• Exercise goal:
Begin with the line holding "Polityka Prywatności" and end with the last line of the records below. Set down exactly those lines and leave out every picture.

• Task input:
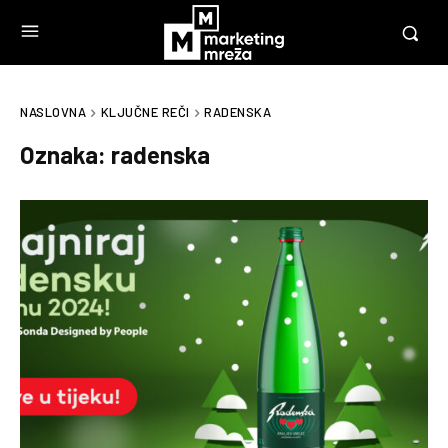
NASLOVNA
KLJUČNE REČI
RADENSKA
Oznaka:
radenska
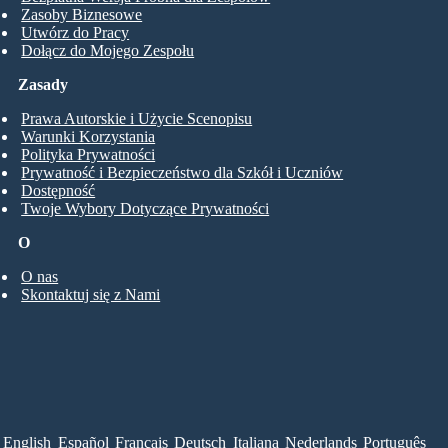
Zasoby Biznesowe
Utwórz do Pracy
Dołącz do Mojego Zespołu
Zasady
Prawa Autorskie i Użycie Scenopisu
Warunki Korzystania
Polityka Prywatności
Prywatność i Bezpieczeństwo dla Szkół i Uczniów
Dostępność
Twoje Wybory Dotyczące Prywatności
O
O nas
Skontaktuj się z Nami
English
Español
Français
Deutsch
Italiana
Nederlands
Português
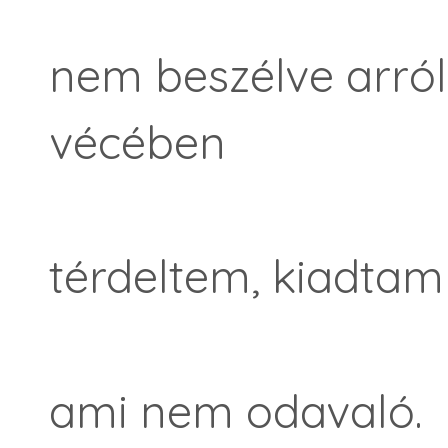
nem beszélve arról
vécében
térdeltem, kiadta
ami nem odavaló.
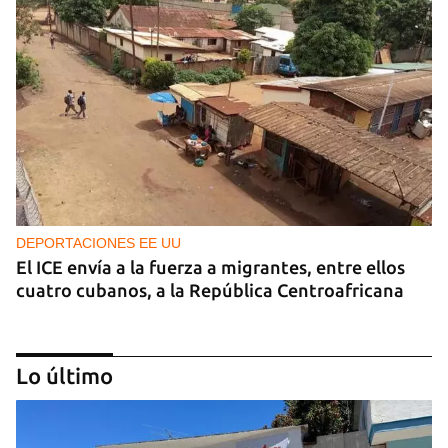
DEPORTACIONES EE UU
El ICE envía a la fuerza a migrantes, entre ellos
cuatro cubanos, a la República Centroafricana
Lo último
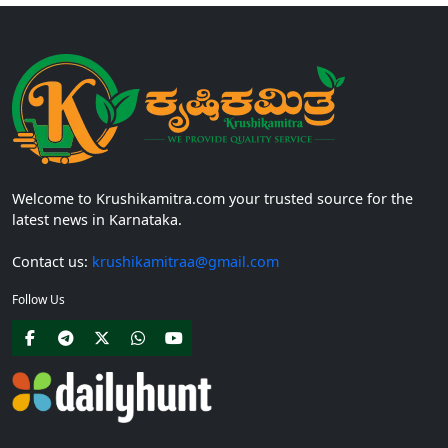
Welcome to Krushikamitra.com your trusted source for the
latest news in Karnataka.
Contact us:
krushikamitraa@gmail.com
Follow Us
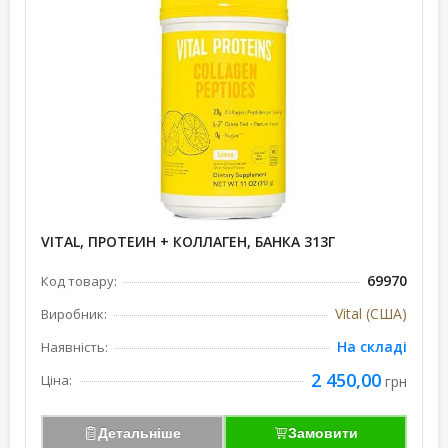
VITAL, ПРОТЕИН + КОЛЛАГЕН, БАНКА 313Г
69970
Код товару:
Vital (США)
Виробник:
На складі
Наявність:
2 450,00
Ціна:
грн
Детальніше
Замовити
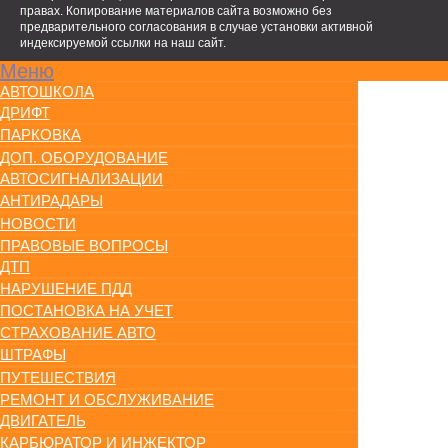
правах. Копирование материалов сайта возможно без
предварительного согласования в случае установки активной
индексируемой ссылки на наш сайт.
Меню
АВТОШКОЛА
ДРИФТ
ПАРКОВКА
ДОП. ОБОРУДОВАНИЕ
АВТОСИГНАЛИЗАЦИИ
АНТИРАДАРЫ
НОВОСТИ
ПРАВОВЫЕ ВОПРОСЫ
ДТП
НАРУШЕНИЕ ПДД
ПОСТАНОВКА НА УЧЕТ
СТРАХОВАНИЕ АВТО
ШТРАФЫ
ПУТЕШЕСТВИЯ
РЕМОНТ И ОБСЛУЖИВАНИЕ
ДВИГАТЕЛЬ
КАРБЮРАТОР И ИНЖЕКТОР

• Output for this exercise:
Polityka Prywatności
Prywatność i Bezpieczeństwo dla Szkół i Uczniów
Dostępność
Twoje Wybory Dotyczące Prywatności
O
O nas
Skontaktuj się z Nami
English
Español
Français
Deutsch
Italiana
Nederlands
Português
nem beszélve arról
vécében
térdeltem, kiadta
ami nem odavaló.
DEPORTACIONES EE UU
El ICE envía a la fuerza a migrantes, entre ellos
cuatro cubanos, a la República Centroafricana
Lo último
Welcome to Krushikamitra.com your trusted source for the
latest news in Karnataka.
Contact us:
krushikamitraa@gmail.com
Follow Us
VITAL, ПРОТЕИН + КОЛЛАГЕН, БАНКА 313Г
69970
Код товару:
Vital (США)
Виробник:
На складі
Наявність:
2 450,00
Ціна:
грн
Детальніше
Замовити
правах. Копирование материалов сайта возможно без
предварительного согласования в случае установки активной
индексируемой ссылки на наш сайт.
Меню
АВТОШКОЛА
ДРИФТ
ПАРКОВКА
ДОП. ОБОРУДОВАНИЕ
АВТОСИГНАЛИЗАЦИИ
АНТИРАДАРЫ
НОВОСТИ
ПРАВОВЫЕ ВОПРОСЫ
ДТП
НАРУШЕНИЕ ПДД
ПОСТАНОВКА НА УЧЕТ
СТРАХОВАНИЕ АВТО
ШТРАФЫ
ПУТЕШЕСТВИЯ
РЕМОНТ И ОБСЛУЖИВАНИЕ
ДВИГАТЕЛЬ
КАРБЮРАТОР И ИНЖЕКТОР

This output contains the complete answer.